In this news release, forward-looking statements relate to, among other things, statements regarding: the Proposed Transaction; the Arrangement Agreement; the receipt of necessary shareholder, court and regulatory approvals for the Proposed Transaction; the anticipated timeline for completing the Proposed Transaction, if at all; the timing to hold the special meeting of the Canadian Gold shareholders and mailing of the management information circular regarding same; the terms and conditions pursuant to which the Proposed Transaction will be completed, if at all; the anticipated benefits of the Proposed Transaction including, but not limited to McEwen having an 100% interest in the Tartan Mine; McEwen and its subsidiaries (including Canadian Gold); the future financial and operational performance of the McEwen group; the exploration and development programs of McEwen and its subsidiaries; and potential future revenue and cost synergies resulting from the Proposed Transaction.

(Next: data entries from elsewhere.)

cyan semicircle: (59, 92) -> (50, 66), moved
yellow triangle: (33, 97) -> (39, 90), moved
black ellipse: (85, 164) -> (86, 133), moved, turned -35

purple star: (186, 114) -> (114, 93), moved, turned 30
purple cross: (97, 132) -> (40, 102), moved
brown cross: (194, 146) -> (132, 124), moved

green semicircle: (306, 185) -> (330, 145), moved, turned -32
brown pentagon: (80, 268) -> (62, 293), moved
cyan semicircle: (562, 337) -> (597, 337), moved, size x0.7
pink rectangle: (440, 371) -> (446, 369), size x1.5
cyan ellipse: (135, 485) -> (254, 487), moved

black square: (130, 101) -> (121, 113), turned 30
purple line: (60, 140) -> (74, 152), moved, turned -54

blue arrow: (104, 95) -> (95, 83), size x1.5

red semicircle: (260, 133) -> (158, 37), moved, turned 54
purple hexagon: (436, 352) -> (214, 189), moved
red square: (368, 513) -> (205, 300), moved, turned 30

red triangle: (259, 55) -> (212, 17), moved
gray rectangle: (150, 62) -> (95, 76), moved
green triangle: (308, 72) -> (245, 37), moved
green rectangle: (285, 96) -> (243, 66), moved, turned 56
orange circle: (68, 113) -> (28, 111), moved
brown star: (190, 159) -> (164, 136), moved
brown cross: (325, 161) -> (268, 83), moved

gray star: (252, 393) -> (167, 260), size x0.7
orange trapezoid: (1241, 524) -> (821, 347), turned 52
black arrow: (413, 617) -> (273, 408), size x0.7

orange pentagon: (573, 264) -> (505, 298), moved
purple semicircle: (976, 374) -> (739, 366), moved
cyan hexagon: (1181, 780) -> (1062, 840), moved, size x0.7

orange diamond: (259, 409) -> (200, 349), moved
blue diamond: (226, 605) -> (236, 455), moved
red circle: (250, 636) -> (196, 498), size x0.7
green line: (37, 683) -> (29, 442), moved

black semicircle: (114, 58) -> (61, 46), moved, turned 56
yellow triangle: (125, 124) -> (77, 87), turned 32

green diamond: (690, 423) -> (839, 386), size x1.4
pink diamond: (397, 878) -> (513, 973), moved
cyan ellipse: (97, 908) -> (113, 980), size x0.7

These forward-looking statements are not guarantees of future results and involve risks and uncertainties that may cause actual results to differ materially from the potential results discussed in the forward-looking statements.

In respect of the forward-looking statements, McEwen and Canadian Gold have relied on certain assumptions that they believe are reasonable at this time, including assumptions as to the ability of the parties to receive, in a timely manner and on satisfactory terms, the necessary regulatory, court, shareholder, stock exchange and other third party approvals and the ability of the parties to satisfy, in a timely manner, the other conditions to the completion of the Proposed Transaction. This timeline may change for a number of reasons, including unforeseen delays in preparing meeting materials; inability to secure necessary regulatory, court, shareholder, stock exchange or other third-party approvals in the time assumed or the need for additional time to satisfy the other conditions to the completion of the Proposed Transaction. Accordingly, readers should not place undue reliance on the forward-looking statements and information contained in this news release concerning these times.

Risks and uncertainties that may cause such differences include but are not limited to: the risk that the Proposed Transaction may not be completed on a timely basis, if at all; the conditions to the consummation of the Proposed Transaction may not be satisfied; the risk that the Proposed Transaction may involve unexpected costs, liabilities or delays; the possibility that legal proceedings may be instituted against the McEwen, Canadian Gold and/or others relating to the Proposed Transaction and the outcome of such proceedings; the possible occurrence of an event, change or other circumstance that could result in termination of the Proposed Transaction; risks relating to the failure to obtain necessary shareholder and court approval; other risks inherent in the mining industry. Failure to obtain the requisite approvals, or the failure of the parties to otherwise satisfy the conditions to or complete the Proposed Transaction, may result in the Proposed Transaction not being completed on the proposed terms, or at all. In addition, if the Proposed Transaction is not completed, the announcement of the Proposed Transaction and the dedication of substantial resources of McEwen and Canadian Gold to the completion of the Proposed Transaction could have a material adverse impact on each of McEwen's and Canadian Gold's share price, its current business relationships and on the current and future operations, financial condition, and prospects of each McEwen and Canadian Gold.

McEwen and Canadian Gold expressly disclaim any intention or obligation to update or revise any forward-looking statements whether as a result of new information, future events or otherwise except as otherwise required by applicable securities legislation.